(Document structure recognition data)
= = = =

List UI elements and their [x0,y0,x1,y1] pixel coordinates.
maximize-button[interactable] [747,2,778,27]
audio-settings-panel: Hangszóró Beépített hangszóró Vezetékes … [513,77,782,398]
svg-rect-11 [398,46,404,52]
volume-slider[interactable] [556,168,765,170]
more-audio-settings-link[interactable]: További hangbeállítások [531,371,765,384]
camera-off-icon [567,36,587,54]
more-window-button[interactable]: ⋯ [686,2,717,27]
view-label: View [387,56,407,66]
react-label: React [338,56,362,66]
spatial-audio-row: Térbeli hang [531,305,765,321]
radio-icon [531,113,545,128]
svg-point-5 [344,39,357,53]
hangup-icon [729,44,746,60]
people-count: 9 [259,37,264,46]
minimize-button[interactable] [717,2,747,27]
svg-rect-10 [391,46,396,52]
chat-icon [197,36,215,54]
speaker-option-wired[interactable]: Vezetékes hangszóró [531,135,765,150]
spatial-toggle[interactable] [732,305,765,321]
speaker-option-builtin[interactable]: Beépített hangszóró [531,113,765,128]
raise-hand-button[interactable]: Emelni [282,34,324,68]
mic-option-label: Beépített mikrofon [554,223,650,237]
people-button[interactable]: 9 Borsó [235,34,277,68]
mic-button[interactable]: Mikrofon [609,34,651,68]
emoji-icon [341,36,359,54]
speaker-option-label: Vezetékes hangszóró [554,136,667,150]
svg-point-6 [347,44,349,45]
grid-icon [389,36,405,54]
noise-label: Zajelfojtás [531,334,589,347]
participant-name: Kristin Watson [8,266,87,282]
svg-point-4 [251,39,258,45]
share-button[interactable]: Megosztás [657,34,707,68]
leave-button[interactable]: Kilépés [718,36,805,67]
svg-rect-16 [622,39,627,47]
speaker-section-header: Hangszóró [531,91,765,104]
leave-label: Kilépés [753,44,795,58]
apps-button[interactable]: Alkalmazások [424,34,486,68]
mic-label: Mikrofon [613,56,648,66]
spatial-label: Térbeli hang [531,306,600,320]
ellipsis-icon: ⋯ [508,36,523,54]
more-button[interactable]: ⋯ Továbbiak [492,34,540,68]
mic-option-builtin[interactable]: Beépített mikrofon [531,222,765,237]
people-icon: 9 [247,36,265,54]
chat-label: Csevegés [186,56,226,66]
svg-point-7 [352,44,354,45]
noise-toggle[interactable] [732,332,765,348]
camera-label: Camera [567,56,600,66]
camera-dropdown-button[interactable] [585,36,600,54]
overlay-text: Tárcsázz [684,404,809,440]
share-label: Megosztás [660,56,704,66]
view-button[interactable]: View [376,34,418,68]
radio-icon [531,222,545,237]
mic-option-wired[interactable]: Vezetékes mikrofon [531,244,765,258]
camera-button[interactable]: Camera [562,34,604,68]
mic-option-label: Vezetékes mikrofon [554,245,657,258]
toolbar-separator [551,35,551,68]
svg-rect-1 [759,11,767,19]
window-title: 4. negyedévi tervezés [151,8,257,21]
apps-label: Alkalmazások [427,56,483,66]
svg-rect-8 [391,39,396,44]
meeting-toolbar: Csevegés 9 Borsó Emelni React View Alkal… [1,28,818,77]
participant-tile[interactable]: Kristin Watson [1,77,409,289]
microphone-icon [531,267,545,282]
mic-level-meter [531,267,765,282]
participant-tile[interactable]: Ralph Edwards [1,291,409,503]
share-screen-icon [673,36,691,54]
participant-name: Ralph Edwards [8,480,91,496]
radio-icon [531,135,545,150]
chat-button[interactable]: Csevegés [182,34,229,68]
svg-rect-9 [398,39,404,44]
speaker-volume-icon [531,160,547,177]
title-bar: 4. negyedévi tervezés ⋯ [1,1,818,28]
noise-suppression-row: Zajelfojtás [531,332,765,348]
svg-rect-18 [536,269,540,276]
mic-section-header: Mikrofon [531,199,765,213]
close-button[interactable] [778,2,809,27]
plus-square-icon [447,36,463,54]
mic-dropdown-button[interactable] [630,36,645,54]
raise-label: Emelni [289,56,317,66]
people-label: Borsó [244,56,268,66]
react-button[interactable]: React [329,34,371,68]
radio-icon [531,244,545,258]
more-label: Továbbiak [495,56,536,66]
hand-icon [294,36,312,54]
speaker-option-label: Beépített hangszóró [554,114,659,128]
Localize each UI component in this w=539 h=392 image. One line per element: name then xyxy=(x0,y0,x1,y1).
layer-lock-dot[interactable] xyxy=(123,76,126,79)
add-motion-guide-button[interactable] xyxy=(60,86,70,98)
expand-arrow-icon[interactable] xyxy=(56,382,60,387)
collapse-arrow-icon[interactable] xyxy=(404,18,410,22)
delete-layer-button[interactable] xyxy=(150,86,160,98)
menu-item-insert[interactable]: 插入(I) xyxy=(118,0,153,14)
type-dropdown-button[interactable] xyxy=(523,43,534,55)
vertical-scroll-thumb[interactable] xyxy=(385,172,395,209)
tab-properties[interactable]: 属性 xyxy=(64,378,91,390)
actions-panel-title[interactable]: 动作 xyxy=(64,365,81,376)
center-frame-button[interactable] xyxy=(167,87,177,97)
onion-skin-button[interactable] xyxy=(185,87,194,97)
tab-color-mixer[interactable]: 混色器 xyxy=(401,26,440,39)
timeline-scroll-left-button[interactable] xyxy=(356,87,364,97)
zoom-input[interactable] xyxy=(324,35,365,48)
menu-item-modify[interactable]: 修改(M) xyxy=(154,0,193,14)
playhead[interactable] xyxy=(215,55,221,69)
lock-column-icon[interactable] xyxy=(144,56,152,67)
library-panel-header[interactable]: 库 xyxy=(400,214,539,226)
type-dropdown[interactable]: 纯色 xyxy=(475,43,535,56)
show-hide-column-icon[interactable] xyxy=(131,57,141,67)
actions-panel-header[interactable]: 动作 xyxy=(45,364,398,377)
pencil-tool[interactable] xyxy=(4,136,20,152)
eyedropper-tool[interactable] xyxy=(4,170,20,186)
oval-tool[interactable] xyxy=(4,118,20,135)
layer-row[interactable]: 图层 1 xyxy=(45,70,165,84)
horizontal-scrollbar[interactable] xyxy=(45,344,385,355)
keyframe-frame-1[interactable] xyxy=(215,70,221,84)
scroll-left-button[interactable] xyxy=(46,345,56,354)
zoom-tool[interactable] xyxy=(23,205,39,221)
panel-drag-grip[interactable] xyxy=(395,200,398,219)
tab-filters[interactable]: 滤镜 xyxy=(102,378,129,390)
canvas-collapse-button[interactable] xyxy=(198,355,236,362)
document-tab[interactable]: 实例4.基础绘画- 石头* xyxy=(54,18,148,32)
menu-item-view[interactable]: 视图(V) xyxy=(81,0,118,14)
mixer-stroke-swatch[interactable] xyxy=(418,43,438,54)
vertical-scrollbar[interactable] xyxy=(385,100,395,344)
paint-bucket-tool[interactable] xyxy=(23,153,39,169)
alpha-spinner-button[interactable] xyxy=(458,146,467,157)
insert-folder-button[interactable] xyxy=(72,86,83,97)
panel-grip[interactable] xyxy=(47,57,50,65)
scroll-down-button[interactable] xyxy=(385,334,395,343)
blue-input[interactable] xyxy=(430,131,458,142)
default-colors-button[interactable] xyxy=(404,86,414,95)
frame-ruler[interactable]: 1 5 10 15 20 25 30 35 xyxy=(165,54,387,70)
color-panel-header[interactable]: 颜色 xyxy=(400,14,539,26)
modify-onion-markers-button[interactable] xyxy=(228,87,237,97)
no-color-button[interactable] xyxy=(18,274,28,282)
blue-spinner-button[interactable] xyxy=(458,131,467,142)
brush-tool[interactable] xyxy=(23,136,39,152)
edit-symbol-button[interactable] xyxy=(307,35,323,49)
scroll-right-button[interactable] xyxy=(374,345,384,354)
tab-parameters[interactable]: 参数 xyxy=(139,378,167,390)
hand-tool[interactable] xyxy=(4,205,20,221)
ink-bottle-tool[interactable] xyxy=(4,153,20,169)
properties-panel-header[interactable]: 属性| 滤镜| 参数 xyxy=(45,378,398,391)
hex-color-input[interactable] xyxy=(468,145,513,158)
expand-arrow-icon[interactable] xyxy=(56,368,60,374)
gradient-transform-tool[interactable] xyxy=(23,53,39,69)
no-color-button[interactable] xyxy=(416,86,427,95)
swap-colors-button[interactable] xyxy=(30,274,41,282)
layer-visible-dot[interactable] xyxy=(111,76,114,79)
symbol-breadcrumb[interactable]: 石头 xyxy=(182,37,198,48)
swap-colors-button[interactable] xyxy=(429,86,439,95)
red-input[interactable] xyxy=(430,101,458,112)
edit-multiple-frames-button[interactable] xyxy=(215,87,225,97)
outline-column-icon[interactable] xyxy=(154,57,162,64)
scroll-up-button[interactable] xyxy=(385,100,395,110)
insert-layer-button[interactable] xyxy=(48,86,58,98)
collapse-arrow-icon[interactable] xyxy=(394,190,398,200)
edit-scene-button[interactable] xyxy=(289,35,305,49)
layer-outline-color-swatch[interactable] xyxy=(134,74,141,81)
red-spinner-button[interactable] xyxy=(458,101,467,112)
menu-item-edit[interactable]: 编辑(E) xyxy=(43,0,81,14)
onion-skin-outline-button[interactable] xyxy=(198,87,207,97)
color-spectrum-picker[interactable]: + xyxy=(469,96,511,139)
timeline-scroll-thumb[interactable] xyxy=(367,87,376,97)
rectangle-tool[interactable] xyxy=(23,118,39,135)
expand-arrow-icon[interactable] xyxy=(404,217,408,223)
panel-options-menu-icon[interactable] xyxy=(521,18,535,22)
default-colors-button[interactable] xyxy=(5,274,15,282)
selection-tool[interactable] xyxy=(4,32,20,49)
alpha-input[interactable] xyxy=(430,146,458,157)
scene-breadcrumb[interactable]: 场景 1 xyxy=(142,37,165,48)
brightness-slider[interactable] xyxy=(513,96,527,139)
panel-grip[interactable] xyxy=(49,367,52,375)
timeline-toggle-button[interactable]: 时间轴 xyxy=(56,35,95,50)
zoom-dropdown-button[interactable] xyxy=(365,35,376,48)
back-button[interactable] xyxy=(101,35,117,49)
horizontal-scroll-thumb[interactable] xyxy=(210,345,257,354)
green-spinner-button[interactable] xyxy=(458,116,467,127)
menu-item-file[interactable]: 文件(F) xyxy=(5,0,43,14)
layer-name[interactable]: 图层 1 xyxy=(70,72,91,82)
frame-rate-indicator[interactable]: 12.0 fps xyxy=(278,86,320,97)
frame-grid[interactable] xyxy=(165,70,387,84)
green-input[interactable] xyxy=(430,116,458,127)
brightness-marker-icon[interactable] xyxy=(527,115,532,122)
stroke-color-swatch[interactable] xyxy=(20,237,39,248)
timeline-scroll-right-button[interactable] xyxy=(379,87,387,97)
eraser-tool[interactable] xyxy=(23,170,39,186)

= = = =

**PROBLEM REQUIREMENTS:** Go through the entries above and copy every line containing "more".

**ANSWER TO THE EXERCISE:**
more-audio-settings-link[interactable]: További hangbeállítások [531,371,765,384]
more-window-button[interactable]: ⋯ [686,2,717,27]
more-button[interactable]: ⋯ Továbbiak [492,34,540,68]
more-label: Továbbiak [495,56,536,66]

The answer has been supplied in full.